Tutorial_kraken2 - UPHL-BioNGS/Cecret GitHub Wiki

Tutorial : Using a Kraken2 Database with SARS-CoV-2

The original use-case for running Cecret was for SARS-CoV-2 consensus creation and lineage determination, and this remains the default purpose for this workflow.

A fun fact was that when SARS-CoV-2 became prominent in the early 2020s, there was not yet a SARS-CoV-2 reference in one of the standard kraken2 databases. This is why kraken2 analysis will always be optional is included only as a QC metric.

Steps in this tutorial:

Step 1. Downloading some sample fastq files

This step is going to create a directory called reads, enter that directory, and then download 6 test files for 3 test samples.

mkdir reads
cd reads
wget -q https://github.com/erinyoung/cecret_test_data/raw/refs/heads/main/data/sarscov2/test1_1.fastq.gz
wget -q https://github.com/erinyoung/cecret_test_data/raw/refs/heads/main/data/sarscov2/test1_2.fastq.gz
wget -q https://github.com/erinyoung/cecret_test_data/raw/refs/heads/main/data/sarscov2/test2_1.fastq.gz
wget -q https://github.com/erinyoung/cecret_test_data/raw/refs/heads/main/data/sarscov2/test2_2.fastq.gz
wget -q https://github.com/erinyoung/cecret_test_data/raw/refs/heads/main/data/sarscov2/test3_1.fastq.gz
wget -q https://github.com/erinyoung/cecret_test_data/raw/refs/heads/main/data/sarscov2/test3_2.fastq.gz
cd ../

These reads or files are paired-end, meaning there are two files for every one sample. This is the typical case for most sequencing projects.

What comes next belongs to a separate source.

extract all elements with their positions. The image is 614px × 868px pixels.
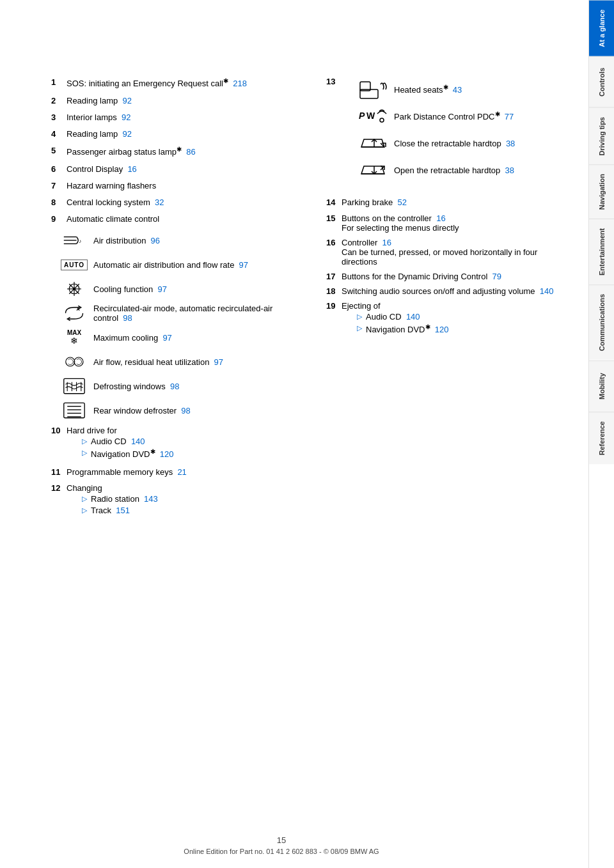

These reads were subsampled from samples SRR32571082, SRR32571051, and SRR32571045, which were created using Illumina COVIDSeq Artic v5.3.2 primers.

Step 2. Downloading the kraken2 database

There are a lot of kraken2 databases out there, and they get continually updated. The most recent kraken2 databases can be found at https://benlangmead.github.io/aws-indexes/k2.

Since we're using some SARS-CoV-2 test files, the standard viral database should be sufficient.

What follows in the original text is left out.